» **Data listing**

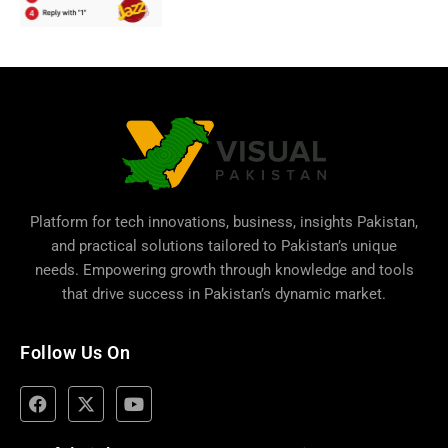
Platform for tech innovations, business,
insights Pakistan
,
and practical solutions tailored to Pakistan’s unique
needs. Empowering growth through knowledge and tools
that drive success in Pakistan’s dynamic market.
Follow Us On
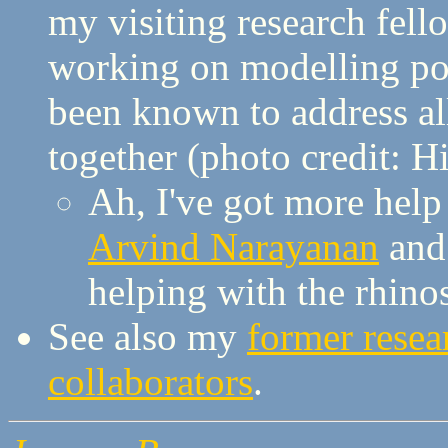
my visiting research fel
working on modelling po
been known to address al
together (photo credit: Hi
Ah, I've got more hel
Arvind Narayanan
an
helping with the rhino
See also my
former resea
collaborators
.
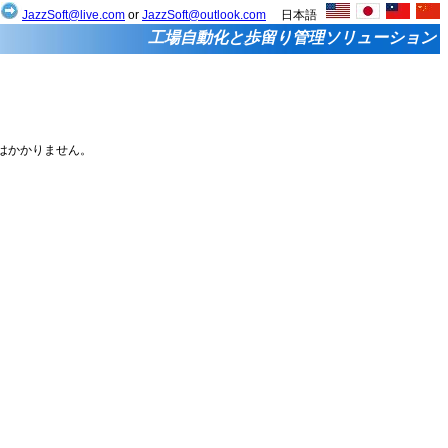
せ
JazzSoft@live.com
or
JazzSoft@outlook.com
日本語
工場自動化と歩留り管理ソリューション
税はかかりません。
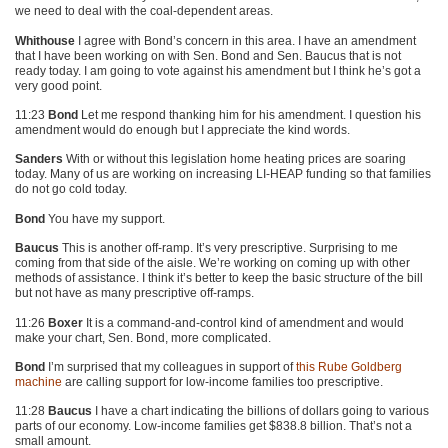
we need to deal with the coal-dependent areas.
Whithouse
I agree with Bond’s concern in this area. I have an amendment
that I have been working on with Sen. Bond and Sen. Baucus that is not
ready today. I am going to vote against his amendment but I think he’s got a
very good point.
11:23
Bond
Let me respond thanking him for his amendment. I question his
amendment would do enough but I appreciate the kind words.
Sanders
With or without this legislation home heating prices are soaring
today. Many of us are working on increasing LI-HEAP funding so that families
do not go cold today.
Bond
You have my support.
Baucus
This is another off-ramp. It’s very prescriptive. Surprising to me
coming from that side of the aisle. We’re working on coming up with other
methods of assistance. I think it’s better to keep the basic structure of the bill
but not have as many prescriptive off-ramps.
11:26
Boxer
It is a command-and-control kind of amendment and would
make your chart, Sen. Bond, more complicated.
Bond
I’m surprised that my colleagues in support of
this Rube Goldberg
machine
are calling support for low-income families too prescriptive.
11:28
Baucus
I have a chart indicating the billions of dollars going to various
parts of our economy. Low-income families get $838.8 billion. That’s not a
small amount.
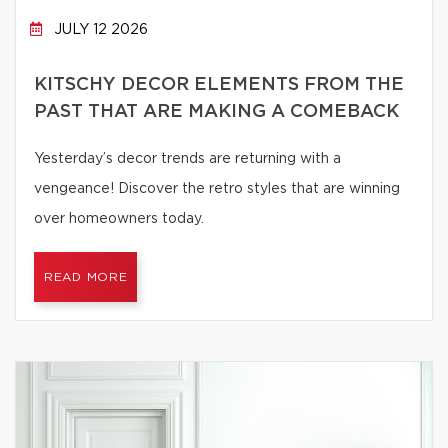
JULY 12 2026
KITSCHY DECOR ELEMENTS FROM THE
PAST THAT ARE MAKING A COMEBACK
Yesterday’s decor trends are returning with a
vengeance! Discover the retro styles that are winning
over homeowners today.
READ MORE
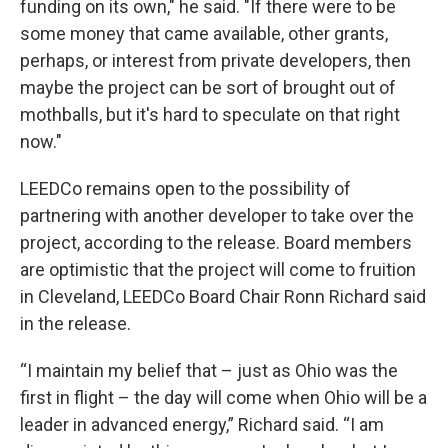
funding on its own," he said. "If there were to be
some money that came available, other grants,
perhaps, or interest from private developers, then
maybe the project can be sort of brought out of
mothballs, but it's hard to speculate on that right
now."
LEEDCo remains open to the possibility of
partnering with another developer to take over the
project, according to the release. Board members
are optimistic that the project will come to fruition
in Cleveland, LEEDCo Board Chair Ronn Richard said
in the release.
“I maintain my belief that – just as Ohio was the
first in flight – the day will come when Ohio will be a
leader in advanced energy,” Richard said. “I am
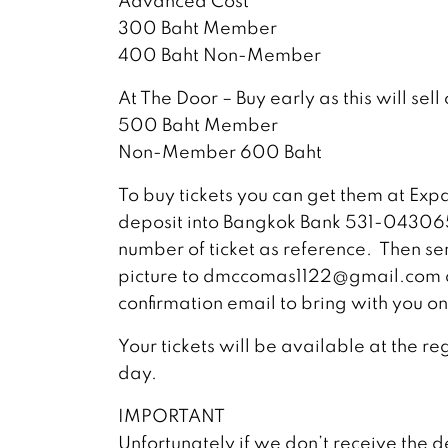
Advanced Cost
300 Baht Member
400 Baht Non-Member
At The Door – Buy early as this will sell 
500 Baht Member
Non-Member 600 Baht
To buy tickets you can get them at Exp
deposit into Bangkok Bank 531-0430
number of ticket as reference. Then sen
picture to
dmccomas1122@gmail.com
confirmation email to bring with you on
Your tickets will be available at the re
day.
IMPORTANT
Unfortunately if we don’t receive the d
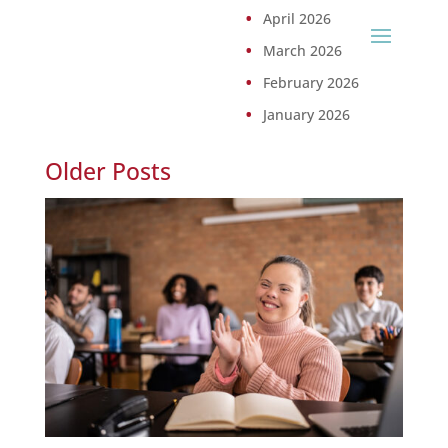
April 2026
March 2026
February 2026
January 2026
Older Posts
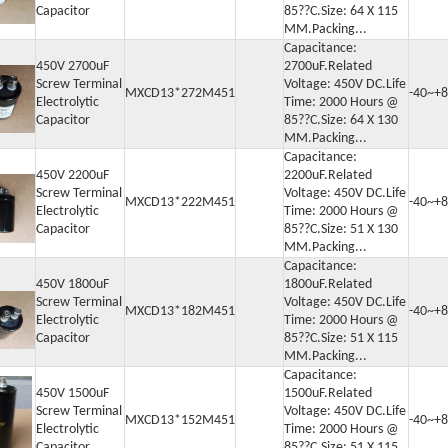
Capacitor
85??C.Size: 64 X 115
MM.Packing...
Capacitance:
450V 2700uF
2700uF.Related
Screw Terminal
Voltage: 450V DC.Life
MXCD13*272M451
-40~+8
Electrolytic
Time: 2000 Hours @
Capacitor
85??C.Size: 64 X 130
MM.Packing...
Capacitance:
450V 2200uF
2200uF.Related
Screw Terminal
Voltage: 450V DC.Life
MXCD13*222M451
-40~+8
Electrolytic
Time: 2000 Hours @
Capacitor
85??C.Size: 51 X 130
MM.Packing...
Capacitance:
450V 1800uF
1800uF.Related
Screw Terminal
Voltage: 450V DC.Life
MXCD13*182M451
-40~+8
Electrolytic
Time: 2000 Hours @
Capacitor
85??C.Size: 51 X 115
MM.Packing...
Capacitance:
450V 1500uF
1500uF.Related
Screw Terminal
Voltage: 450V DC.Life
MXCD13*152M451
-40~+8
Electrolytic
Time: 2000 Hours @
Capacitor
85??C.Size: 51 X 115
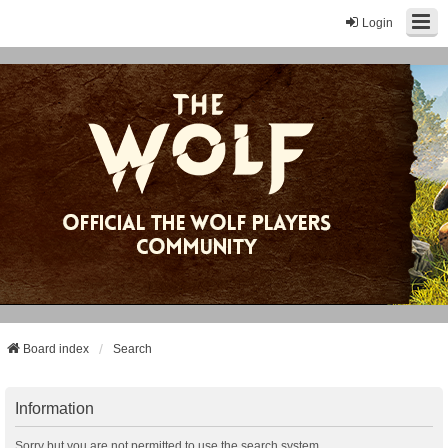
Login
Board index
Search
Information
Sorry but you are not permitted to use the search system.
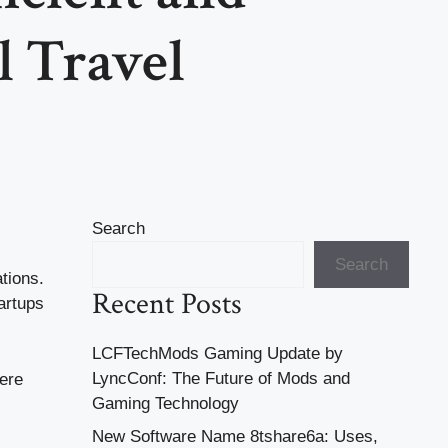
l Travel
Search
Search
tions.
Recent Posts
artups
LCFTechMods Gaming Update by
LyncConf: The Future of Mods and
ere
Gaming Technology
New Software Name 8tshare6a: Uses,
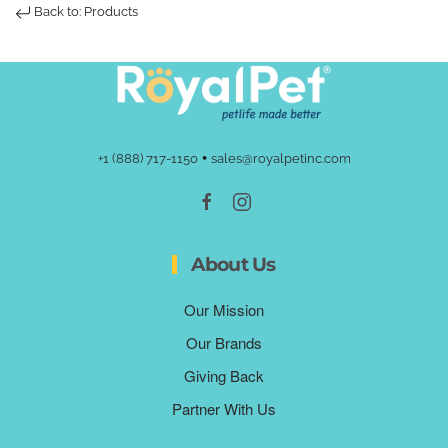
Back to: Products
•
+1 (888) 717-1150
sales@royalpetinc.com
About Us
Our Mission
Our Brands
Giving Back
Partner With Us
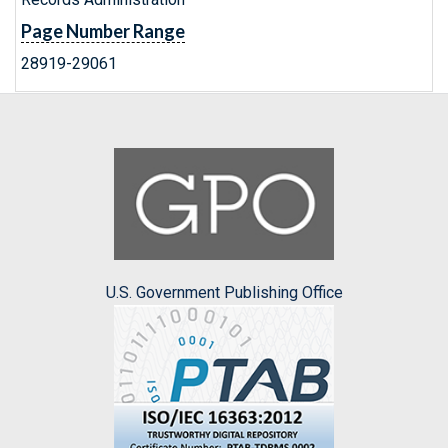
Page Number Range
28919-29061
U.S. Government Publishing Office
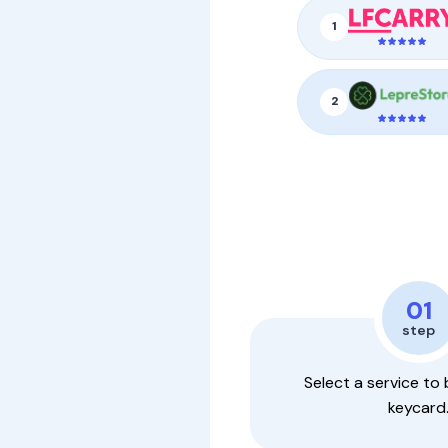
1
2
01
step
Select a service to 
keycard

» **What to produce**
Using the data above, work out how many lines include the word "said" and give only that number.

» **Expected output**
3